Mass poisoning incident leaves lions, vultures dead near Ruaha (full story: AG News Desk)
The following is a statement released by Ruaha Carnivore Project on their Facebook page:
“We are deeply saddened to report a mass poisoning incident in the Wildlife Management Area (WMA) just outside Ruaha National Park, Tanzania. We received a ‘mortality alert’ from one of our collared lions, and the team responded rapidly. When they arrived at the site, they found a devastating scene – six lions (the collared adult female, three sub-adult females and two sub-adult males) had been killed, apparently from poison as they were all found close to a scavenged cattle carcass.
This event had additional tragic consequences, with dozens of critically endangered vultures found dead or badly affected. RCP worked closely with colleagues from WCS Ruaha-Katavi, Tanzania, the Parks authorities and other local agencies, and they eventually found 74 dead vultures as well as the six lions. Thanks to the skills of the WCS team, four other sick vultures were able to be taken to the Park for treatment. Sadly, one died shortly after arrival but the others are currently doing well.
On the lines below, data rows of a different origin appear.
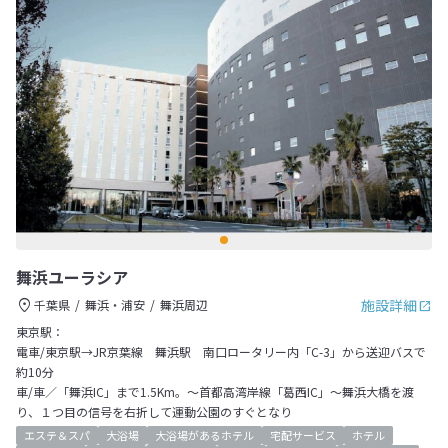
舞浜ユーラシア
施設詳細
千葉県
舞浜・浦安
舞浜周辺
東京駅：
電車/東京駅→JR京葉線 舞浜駅 南口ロータリー内「C-3」から送迎バスで
約10分
車/車／「舞浜IC」まで1.5Km。～首都高湾岸線「葛西IC」～舞浜大橋を渡
り、１つ目の信号を右折して運動公園のすぐとなり
エステ＆スパ
大浴場
大浴場があるホテル
宅配サービス
ホテル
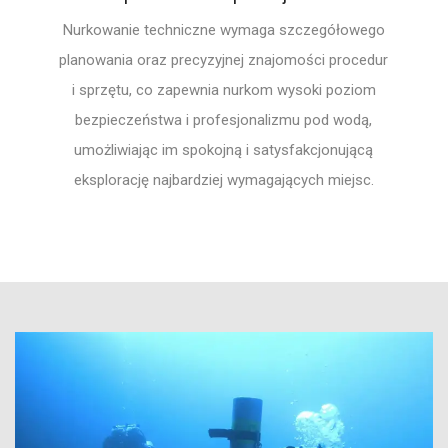
Nurkowanie techniczne wymaga szczegółowego
planowania oraz precyzyjnej znajomości procedur
i sprzętu, co zapewnia nurkom wysoki poziom
bezpieczeństwa i profesjonalizmu pod wodą,
umożliwiając im spokojną i satysfakcjonującą
eksplorację najbardziej wymagających miejsc.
The authorities are investigating this incident, but it appears as if someone poisoned a carcass after lions attacked cattle. Alarmingly, poisoning is a common response to conflict, and this highlights how vital it is to do all we can to prevent carnivore attacks on stock, and reduce chances of retaliatory killings. Cattle are extremely important to local people, and carnivores can cause major economic and cultural hardship when they attack stock – and, when people don’t benefit from lions, it is unsurprising that they resort to killing them. Thanks to support from many partners, we have made great progress in reducing such attacks, for example by predator-proofing enclosures and engaging communities, but there is much more to be done across the landscape, and protecting grazing livestock is particularly challenging. It is also vital to secure the Wildlife Management Areas and – probably most important of all – make sure that local people receive real benefits from wildlife, so they eventually see them as more of an asset alive than dead. (story continues here…)
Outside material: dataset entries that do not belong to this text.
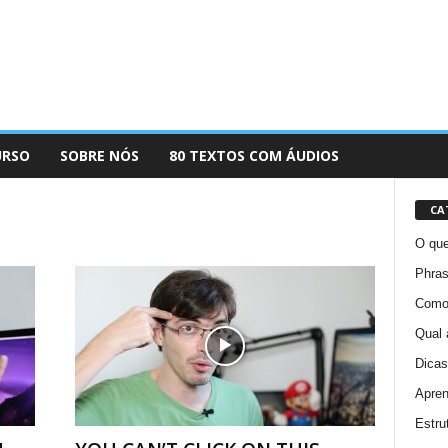
URSO
SOBRE NÓS
80 TEXTOS COM ÁUDIOS
CA
O que
Phras
Como 
Qual 
Dicas
Apren
Estru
Lions kill suspected poacher near Kruger (full story: AG News Desk)
Friday 9 February 2018: A suspected poacher was attacked and killed by lions in a private nature reserve that forms part of the Greater Kruger National Park, South Africa.
The deceased man is believed to have been a poacher, as a gun, axe and backpack were found close to the scene. Initial reports suggested that the deceased was a 47-year-old tractor driver, after his tractor broke down in the same area – believed to be near or inside the Umbabat Nature Reserve in the Greater Kruger National Park. However, further investigation has revealed that the tractor driver is alive and well.
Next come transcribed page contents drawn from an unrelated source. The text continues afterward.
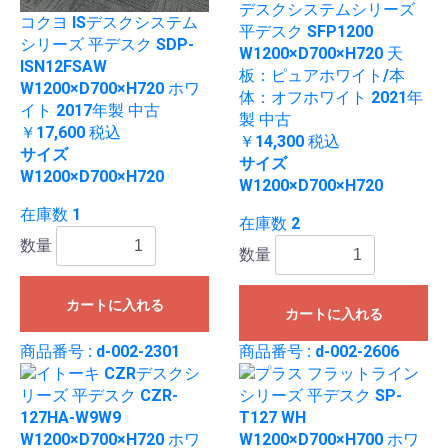
デスクシステムシリーズ
コクヨ ISデスクシステム
平デスク SFP1200
シリーズ 平デスク SDP-
W1200×D700×H720 天
ISN12FSAW
板：ピュアホワイト/本
W1200×D700×H720 ホワ
体：オフホワイト 2021年
イト 2017年製 中古
製 中古
￥17,600
税込
￥14,300
税込
サイズ
サイズ
W1200×D700×H720
W1200×D700×H720
在庫数 1
在庫数 2
数量
数量
カートに入れる
カートに入れる
商品番号 : d-002-2301
商品番号 : d-002-2606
Police Lieutenant-Colonel Moatshe Ngoepe said: “We are still trying all other means, including the Home Affairs Department, to get his history, which may lead us to his residential place.”
“The process of identifying the deceased has already commenced and it might be made possible by the fact that his head is amongst the remains that were found at the scene,” Ngoepe continued.
He went on to say that “anyone who can assist the police on the identification of the deceased may go to Hoedspruit Police.”
Joburg smugglers carve rhino horn into Buddha statues (full story: TimesLIVE)
Innovative rhino horn smugglers thought they could outsmart Hong Kong airport security by carving the contraband into Buddha statues.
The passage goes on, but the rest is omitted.